Despite several calls for diversification away from the energy sector, there are practical realities which need to be addressed. Diversification takes time and is a long and trying process. India, for example, did not set out to take advantage of the information technology revolution when it came in the mid-‘90s.

India took a policy decision on independence to prioritise the teaching of mathematics and sciences. And so a direction was set. Some 45 years later, when the Internet revolution arrived and made outsourcing of IT both possible and profitable, India had a receptive business community with the necessary savvy, and an abundant, adequately trained natural resource (people) at the right scale to take advantage of the opportunity.

This explanation is an oversimplification, but it does illustrate the timeframe that it takes for policy decisions to take effect. It is not short-term and to make an impact on the world scene requires scale.

Trinidad and Tobago is small and its gas reserves account for less than 1 percent of the world’s reserves. The country used its oil windfall in the mid-’70s to invest and develop uses for natural gas, first by developing a petrochemical capacity for downstream processing, then in the mid-1990s the country changed its policy direction and moved upstream by developing LNG capacity. We had the advantage of entering the market early in its development and taking advantage of the early gains.
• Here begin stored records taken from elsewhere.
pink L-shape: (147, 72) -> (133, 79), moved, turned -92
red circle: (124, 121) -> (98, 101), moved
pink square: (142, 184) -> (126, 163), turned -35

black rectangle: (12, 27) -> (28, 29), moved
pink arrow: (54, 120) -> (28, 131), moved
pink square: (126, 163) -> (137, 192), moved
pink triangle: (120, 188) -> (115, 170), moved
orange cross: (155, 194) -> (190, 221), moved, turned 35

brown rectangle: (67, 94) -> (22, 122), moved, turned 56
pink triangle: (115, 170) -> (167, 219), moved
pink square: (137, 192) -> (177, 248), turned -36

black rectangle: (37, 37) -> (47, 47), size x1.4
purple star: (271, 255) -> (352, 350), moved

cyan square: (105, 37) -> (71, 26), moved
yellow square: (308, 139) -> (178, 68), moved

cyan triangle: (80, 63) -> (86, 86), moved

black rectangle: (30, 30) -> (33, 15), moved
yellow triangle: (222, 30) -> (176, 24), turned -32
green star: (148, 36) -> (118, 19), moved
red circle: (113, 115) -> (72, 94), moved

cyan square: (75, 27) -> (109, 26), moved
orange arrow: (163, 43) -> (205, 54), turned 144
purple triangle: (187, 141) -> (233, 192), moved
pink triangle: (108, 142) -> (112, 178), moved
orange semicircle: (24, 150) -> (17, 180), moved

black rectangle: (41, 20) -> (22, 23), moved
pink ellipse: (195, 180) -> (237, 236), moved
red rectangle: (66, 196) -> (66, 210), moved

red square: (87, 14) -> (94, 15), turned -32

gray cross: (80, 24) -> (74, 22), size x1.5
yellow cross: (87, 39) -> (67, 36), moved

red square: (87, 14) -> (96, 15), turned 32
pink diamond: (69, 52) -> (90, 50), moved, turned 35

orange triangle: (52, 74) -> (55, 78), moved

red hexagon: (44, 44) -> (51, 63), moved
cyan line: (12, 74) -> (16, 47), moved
World conditions have changed. The relatively high prices enjoyed during the past 10 years have now disappeared. World demand has fallen and the market is now faced with an oversupply. Furthermore, the USA is not only self-sufficient, but it is now in a position to export to add to the world’s oversupply. Worse yet, Iran will soon be in a position to export. In our own case, we are faced with declining production and not enough gas to meet the installed gas demand, far less start any new project.

Faced with these conditions, we have only two priorities: first, to explore with a view toward increasing production; second, in the short run, to find a supply source that can ease the domestic undersupply. It sounds easy. Good news appeared this week in the form of Venezuela and the Loran/Manatee field. But there are several political, diplomatic and business hurdles to cross to make this a reality in the near term.

First, legislative elections are due in Venezuela in the next three months, and it is expected that the opposition will make considerable inroads. What if the administration loses its current freedom? Was an agreement signed this week? Where is the official communique? Second, Venezuela is in the middle of an expensive commercial battle in the U.S. courts, where it faces seizure of commercial assets in the United States (CITGO) in compensation for its expropriation of U.S. commercial interests.

This raises many difficult issues on the diplomatic front, not including the Guyana/Venezuela border dispute. Third, a U.S. energy major has commercial rights to the Loran-Manatee field; is it in the picture, and is it in agreement with this new Venezuelan initiative? If not, what is the economic and diplomatic fallout from pursuing this approach?

These are only the preliminary questions. There are deeper, more intractable issues which we must face from a policy perspective. After 100-plus years in the energy sector, what are our country’s strengths and capabilities? The majority of our investment expenditures have been undertaken through foreign direct investment, with technology that we did not own. Capital has to be repaid with interest and dividends, and technology must be licensed. With the exception of CLICO, no domestic firm has invested deeply in the energy sector.

Where are our centres of excellence with the capabilities to operate in the energy sector at an internationally competitive level? These are robust policy issues, the answers to which are the key to sustainable development. As in the case of India, they cannot be solved in five years. But we must start.